Pixel coordinate grounding data:
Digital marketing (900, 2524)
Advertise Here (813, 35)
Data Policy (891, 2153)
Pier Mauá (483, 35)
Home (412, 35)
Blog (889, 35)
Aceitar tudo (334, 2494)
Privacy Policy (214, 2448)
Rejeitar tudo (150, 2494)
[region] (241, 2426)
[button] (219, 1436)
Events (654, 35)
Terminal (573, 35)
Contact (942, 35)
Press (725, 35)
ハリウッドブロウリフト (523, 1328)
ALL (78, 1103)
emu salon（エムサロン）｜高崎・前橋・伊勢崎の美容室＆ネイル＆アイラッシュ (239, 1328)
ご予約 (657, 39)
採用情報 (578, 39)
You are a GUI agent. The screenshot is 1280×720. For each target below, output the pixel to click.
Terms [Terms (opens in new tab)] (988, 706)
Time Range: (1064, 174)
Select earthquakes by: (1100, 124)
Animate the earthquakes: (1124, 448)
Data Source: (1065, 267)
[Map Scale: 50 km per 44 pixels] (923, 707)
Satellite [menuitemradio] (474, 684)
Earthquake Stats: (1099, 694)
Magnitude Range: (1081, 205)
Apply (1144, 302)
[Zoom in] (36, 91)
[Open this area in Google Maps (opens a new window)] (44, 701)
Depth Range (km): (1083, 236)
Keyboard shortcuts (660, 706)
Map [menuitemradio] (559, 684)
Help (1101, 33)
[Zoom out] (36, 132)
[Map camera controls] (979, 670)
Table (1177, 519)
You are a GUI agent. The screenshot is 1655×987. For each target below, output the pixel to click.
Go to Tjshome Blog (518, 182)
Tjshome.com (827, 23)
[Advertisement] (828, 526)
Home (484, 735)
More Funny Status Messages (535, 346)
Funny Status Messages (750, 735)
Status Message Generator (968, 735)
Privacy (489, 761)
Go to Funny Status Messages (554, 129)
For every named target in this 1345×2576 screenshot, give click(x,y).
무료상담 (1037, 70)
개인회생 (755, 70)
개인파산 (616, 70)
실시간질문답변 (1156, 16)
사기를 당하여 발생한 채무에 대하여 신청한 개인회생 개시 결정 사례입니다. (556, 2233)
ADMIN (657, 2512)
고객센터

### What to produce
Return all of the above records exactly, leaving no line out.

### Solution
Digital marketing (900, 2524)
Advertise Here (813, 35)
Data Policy (891, 2153)
Pier Mauá (483, 35)
Home (412, 35)
Blog (889, 35)
Aceitar tudo (334, 2494)
Privacy Policy (214, 2448)
Rejeitar tudo (150, 2494)
[region] (241, 2426)
[button] (219, 1436)
Events (654, 35)
Terminal (573, 35)
Contact (942, 35)
Press (725, 35)
ハリウッドブロウリフト (523, 1328)
ALL (78, 1103)
emu salon（エムサロン）｜高崎・前橋・伊勢崎の美容室＆ネイル＆アイラッシュ (239, 1328)
ご予約 (657, 39)
採用情報 (578, 39)
You are a GUI agent. The screenshot is 1280×720. For each target below, output the pixel to click.
Terms [Terms (opens in new tab)] (988, 706)
Time Range: (1064, 174)
Select earthquakes by: (1100, 124)
Animate the earthquakes: (1124, 448)
Data Source: (1065, 267)
[Map Scale: 50 km per 44 pixels] (923, 707)
Satellite [menuitemradio] (474, 684)
Earthquake Stats: (1099, 694)
Magnitude Range: (1081, 205)
Apply (1144, 302)
[Zoom in] (36, 91)
[Open this area in Google Maps (opens a new window)] (44, 701)
Depth Range (km): (1083, 236)
Keyboard shortcuts (660, 706)
Map [menuitemradio] (559, 684)
Help (1101, 33)
[Zoom out] (36, 132)
[Map camera controls] (979, 670)
Table (1177, 519)
You are a GUI agent. The screenshot is 1655×987. For each target below, output the pixel to click.
Go to Tjshome Blog (518, 182)
Tjshome.com (827, 23)
[Advertisement] (828, 526)
Home (484, 735)
More Funny Status Messages (535, 346)
Funny Status Messages (750, 735)
Status Message Generator (968, 735)
Privacy (489, 761)
Go to Funny Status Messages (554, 129)
For every named target in this 1345×2576 screenshot, give click(x,y).
무료상담 (1037, 70)
개인회생 (755, 70)
개인파산 (616, 70)
실시간질문답변 (1156, 16)
사기를 당하여 발생한 채무에 대하여 신청한 개인회생 개시 결정 사례입니다. (556, 2233)
ADMIN (657, 2512)
고객센터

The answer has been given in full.